Melissa Gonzalez knew her family intended to give her enough money to buy a new car when she turned 18. But she had her heart set on something else: Bigger breasts. […]

Gonzalez is not alone. In just one year, the number of girls 18 and younger getting breast implants jumped nearly threefold — from 3,872 in 2002 to 11,326 in 2003, the American Society for Aesthetic Plastic Surgery reports. […]

Dr. Jose M. Soler-Baillo, a South Miami plastic surgeon who performed Gonzalez’s augmentation, says getting implants has become a ”coming-of-age type of thing” for many young women, “especially here in Miami.” […]

Critics say the timing couldn’t be worse for adolescent girls, who are often unhappy with their looks.

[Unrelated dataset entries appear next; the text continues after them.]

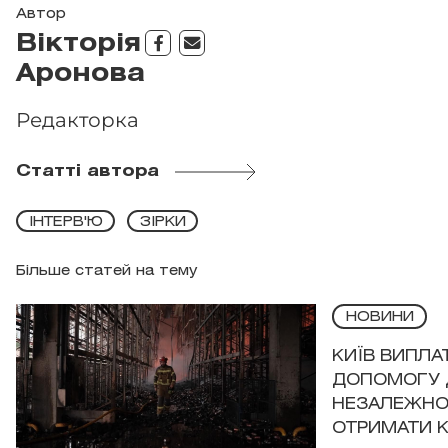
Автор
Вікторія
Аронова
Редакторка
Статті автора
ІНТЕРВ'Ю
ЗІРКИ
Більше статей на тему
НОВИНИ
КИЇВ ВИПЛА
ДОПОМОГУ 
НЕЗАЛЕЖНО
ОТРИМАТИ 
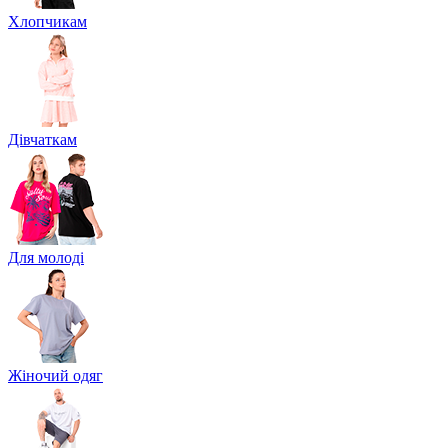
Хлопчикам
Дівчаткам
Для молоді
Жіночий одяг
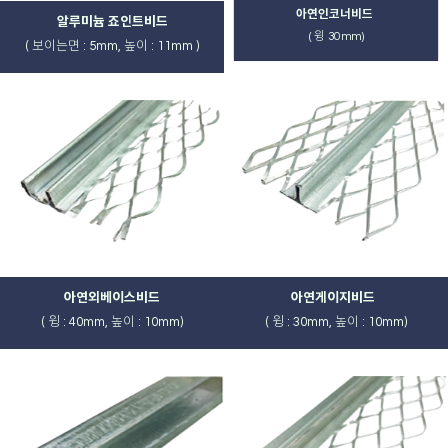
아연인코너비드
알루미늄 죠인트비드
( 윙 30mm)
( 보이는면 : 5mm, 높이 : 11mm )
아연외베이스비드
아연게이지비드
( 윙 : 40mm, 높이 : 10mm)
( 윙 : 30mm, 높이 : 10mm)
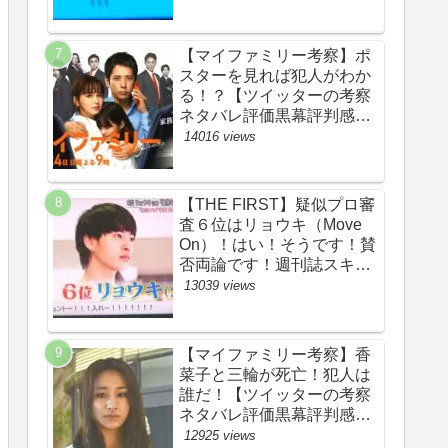
評価評判あらすじ原作犯人
キャスト黒幕伏線まとめ】
【マイファミリー考察】ポ
スターを見れば犯人がわか
る！？【ツイッターの考察
ネタバレ評価黒幕評判感想
批判原作犯人キャスト脚本
14016 views
あらすじ伏線まとめ】
【THE FIRST】疑似プロ審
査６位はリョウキ（Move
On）！はい！そうです！賛
否両論です！週刊誌スキャ
ンダルの件も尾を引いてま
13039 views
す！【ザファースト・ネッ
トのネタバレ感想考察まと
め・スッキリ・
【マイファミリー考察】香
BE:FIRST・ビーファース
菜子と三輪が死亡！犯人は
ト】
誰だ！【ツイッターの考察
ネタバレ評価黒幕評判感想
批判原作犯人キャスト脚本
12925 views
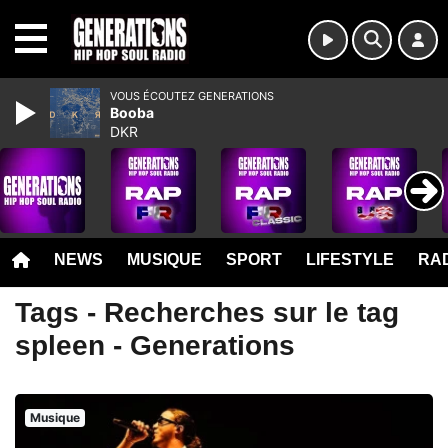
MENU
VOUS ÉCOUTEZ GENERATIONS
Booba
DKR
NEWS
MUSIQUE
SPORT
LIFESTYLE
RAD
Tags - Recherches sur le tag
spleen - Generations
Musique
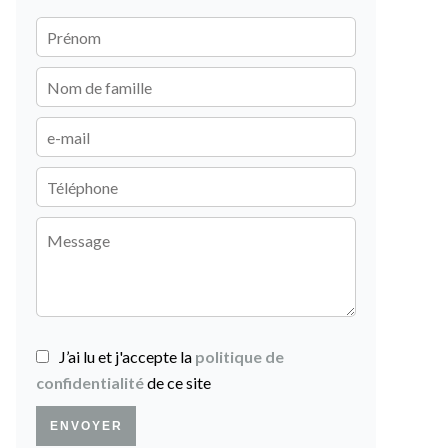
J’ai lu et j'accepte la
politique de
confidentialité
de ce site
ENVOYER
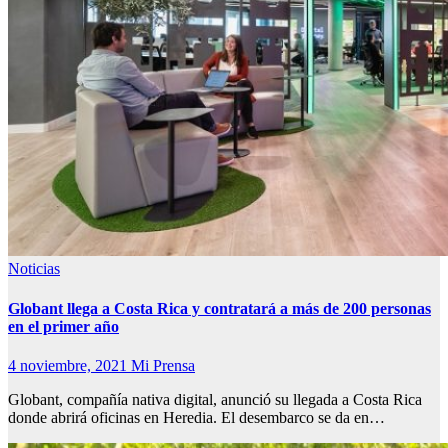
Noticias
Globant llega a Costa Rica y contratará a más de 200 personas
en el primer año
4 noviembre, 2021
Mi Prensa
Globant, compañía nativa digital, anunció su llegada a Costa Rica
donde abrirá oficinas en Heredia. El desembarco se da en…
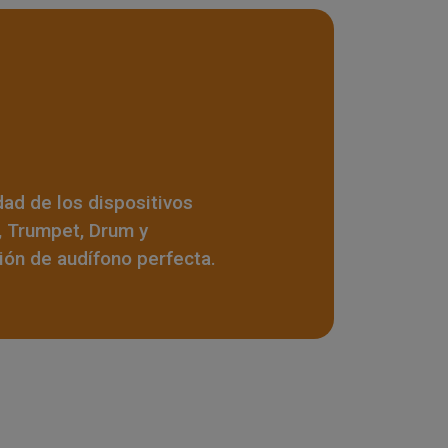
idad de los dispositivos
, Trumpet, Drum y
ón de audífono perfecta.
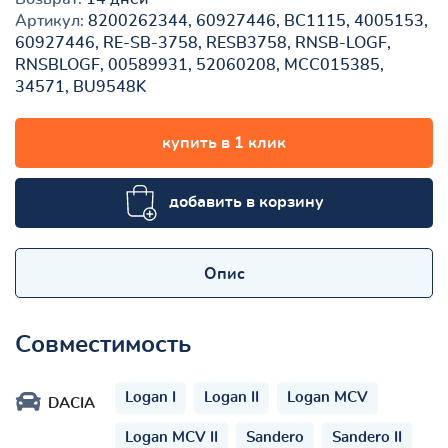
Артикул:
8200262344, 60927446, BC1115, 4005153,
60927446, RE-SB-3758, RESB3758, RNSB-LOGF,
RNSBLOGF, 00589931, 52060208, MCC015385,
34571, BU9548K
купить в 1 клик
добавить в корзину
Опис
Совместимость
Logan I
Logan II
Logan MCV
DACIA
Logan MCV II
Sandero
Sandero II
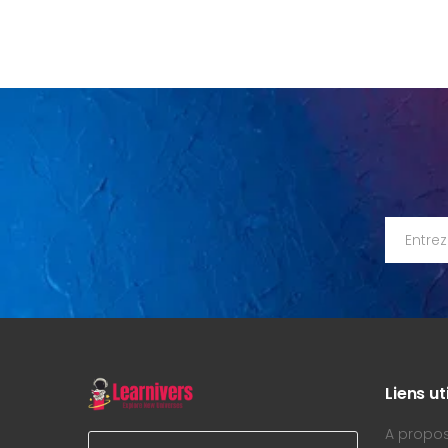
Liens ut
A propo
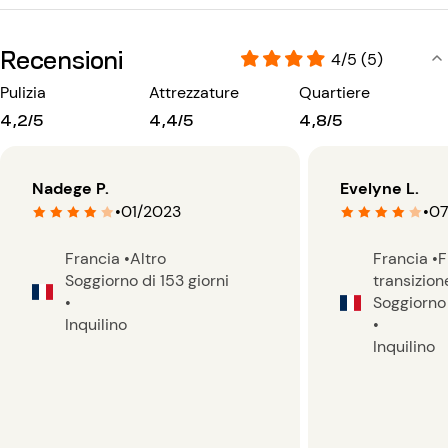
Recensioni
4/5 (5)
Pulizia
Attrezzature
Quartiere
4,2/5
4,4/5
4,8/5
Nadege P.
Evelyne L.
•
01/2023
•
07
Francia
•
Altro
Francia
•
F
Soggiorno di 153 giorni
transizion
•
Soggiorno 
Inquilino
•
Inquilino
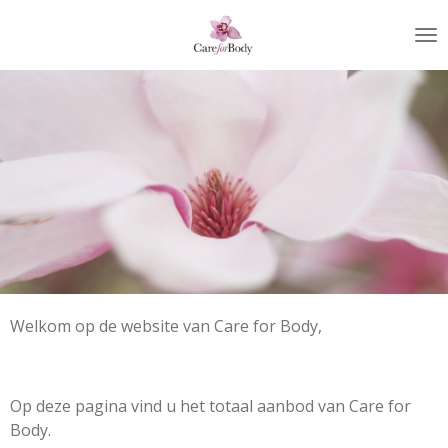
Ga
direct
naar
de
hoofdinhoud
Welkom op de website van Care for Body,
Op deze pagina vind u het totaal aanbod van Care for
Body.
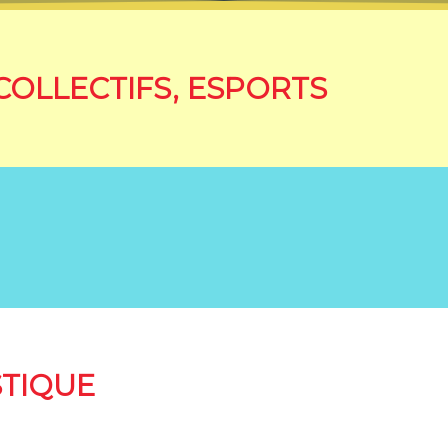
COLLECTIFS, ESPORTS
STIQUE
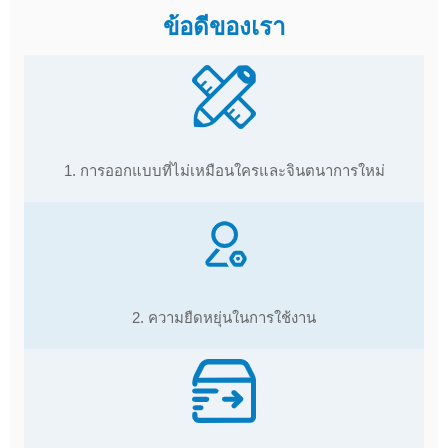
ข้อดีของเรา
1. การออกแบบที่ไม่เหมือนใครและจินตนาการใหม่
2. ความยืดหยุ่นในการใช้งาน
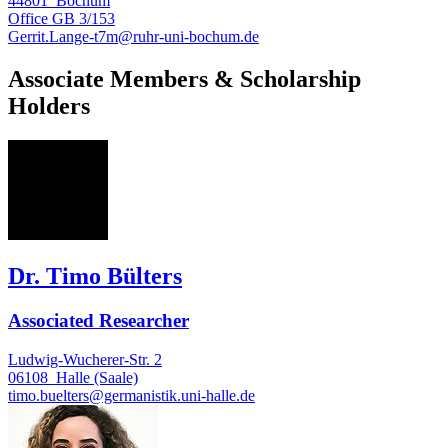
44801
Bochum
Office
GB 3/153
Gerrit.Lange-t7m@ruhr-uni-bochum.de
Associate Members & Scholarship
Holders
TB
Dr. Timo Bülters
Associated Researcher
Ludwig-Wucherer-Str. 2
06108
Halle (Saale)
timo.buelters@germanistik.uni-halle.de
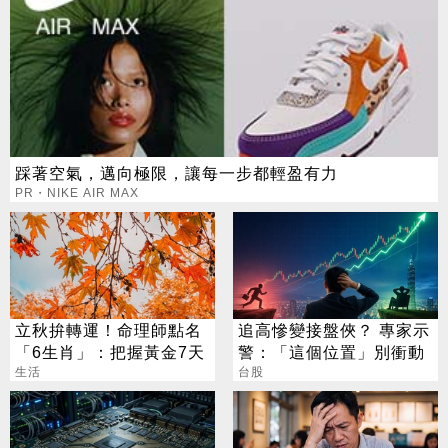
踩著空氣，邁向極限，讓每一步都輕盈有力
PR・NIKE AIR MAX
立秋拚轉運！命理師點名
追高慘變接盤俠？ 專家示
「6生肖」：把握黃金7天
警：「這個位置」別衝動
生活
台股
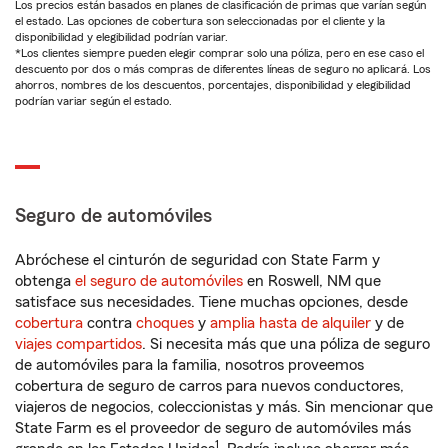
Los precios están basados en planes de clasificación de primas que varían según
el estado. Las opciones de cobertura son seleccionadas por el cliente y la
disponibilidad y elegibilidad podrían variar.
*Los clientes siempre pueden elegir comprar solo una póliza, pero en ese caso el
descuento por dos o más compras de diferentes líneas de seguro no aplicará. Los
ahorros, nombres de los descuentos, porcentajes, disponibilidad y elegibilidad
podrían variar según el estado.
Seguro de automóviles
Abróchese el cinturón de seguridad con State Farm y
obtenga
el seguro de automóviles
en Roswell, NM que
satisface sus necesidades. Tiene muchas opciones, desde
cobertura
contra
choques
y
amplia hasta de alquiler
y de
viajes compartidos
. Si necesita más que una póliza de seguro
de automóviles para la familia, nosotros proveemos
cobertura de seguro de carros para nuevos conductores,
viajeros de negocios, coleccionistas y más. Sin mencionar que
State Farm es el proveedor de seguro de automóviles más
1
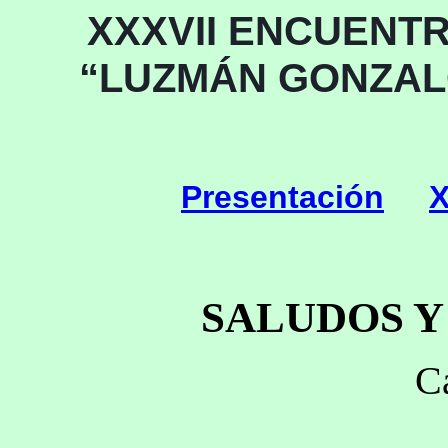
XXXVII ENCUENTR
“LUZMÁN GONZALO
Presentación
X
SALUDOS 
C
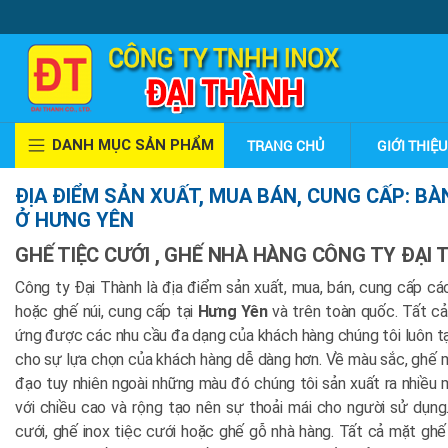
DANH MỤC SẢN PHẨM
TRANG CHỦ
GIỚI THIỆU
ĐỊA ĐIỂM SẢN XUẤT, MUA BÁN, CUNG CẤP: BÀ
Ở HƯNG YÊN
GHẾ TIỆC CƯỚI , GHẾ NHÀ HÀNG CÔNG TY ĐẠI
Công ty Đại Thành là địa điểm sản xuất, mua, bán, cung cấp c
hoặc ghế núi, cung cấp tại
Hưng Yên
và trên toàn quốc. Tất cả
ứng được các nhu cầu đa dạng của khách hàng chúng tôi luôn tạ
cho sự lựa chọn của khách hàng dễ dàng hơn. Về màu sắc, ghế 
đạo tuy nhiên ngoài những màu đó chúng tôi sản xuất ra nhiều 
với chiều cao và rộng tạo nên sự thoải mái cho người sử dụng
cưới, ghế inox tiệc cưới hoặc ghế gỗ nhà hàng. Tất cả mặt ghế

They say teenagers are too young and shortsighted to comprehend the long-term affects of surgery, particularly the risks, which include the possibility of rupture or permanent scarring, the need for periodic operations to replace or remove the implants and the potential problems with breast-feeding and mammography. Also, little is known about the implants’ long-term safety; no studies have been done on females this young.

”It might feel to a 17-year-old like it’s the end of the world to wait a few years, but their bodies are still changing,” says Diana Zuckerman, president of the National Research Center for Women & Families. ‘Those breasts are likely to get larger, especially when they go off to school and gain the `freshman 15,’ the pounds girls often put on between ages 18 and 21. Their whole body begins to look more voluptuous.” […]

There is no law forbidding implants in patients younger than 18, but the FDA advises against it. In the past 15 years, implants have been the subject of furious controversy over their safety. The FDA has banned silicone-gel implants because of unanswered questions about their safety, but it permits the use of saline-filled implants, which have a silicone shell. Both types are the subject of ongoing FDA studies.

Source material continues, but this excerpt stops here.